Exercise objective: Line by line, the data below should be set down unchanged, with images excluded.

Items listed in a dataset:
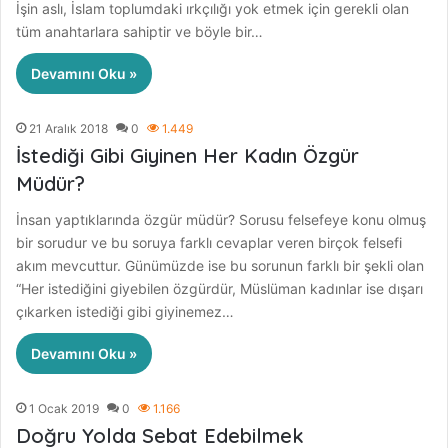
İşin aslı, İslam toplumdaki ırkçılığı yok etmek için gerekli olan
tüm anahtarlara sahiptir ve böyle bir…
Devamını Oku »
21 Aralık 2018
0
1.449
İstediği Gibi Giyinen Her Kadın Özgür
Müdür?
İnsan yaptıklarında özgür müdür? Sorusu felsefeye konu olmuş
bir sorudur ve bu soruya farklı cevaplar veren birçok felsefi
akım mevcuttur. Günümüzde ise bu sorunun farklı bir şekli olan
“Her istediğini giyebilen özgürdür, Müslüman kadınlar ise dışarı
çıkarken istediği gibi giyinemez…
Devamını Oku »
1 Ocak 2019
0
1.166
Doğru Yolda Sebat Edebilmek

Written answer:
İşin aslı, İslam toplumdaki ırkçılığı yok etmek için gerekli olan
tüm anahtarlara sahiptir ve böyle bir…
Devamını Oku »
21 Aralık 2018
0
1.449
İstediği Gibi Giyinen Her Kadın Özgür
Müdür?
İnsan yaptıklarında özgür müdür? Sorusu felsefeye konu olmuş
bir sorudur ve bu soruya farklı cevaplar veren birçok felsefi
akım mevcuttur. Günümüzde ise bu sorunun farklı bir şekli olan
“Her istediğini giyebilen özgürdür, Müslüman kadınlar ise dışarı
çıkarken istediği gibi giyinemez…
Devamını Oku »
1 Ocak 2019
0
1.166
Doğru Yolda Sebat Edebilmek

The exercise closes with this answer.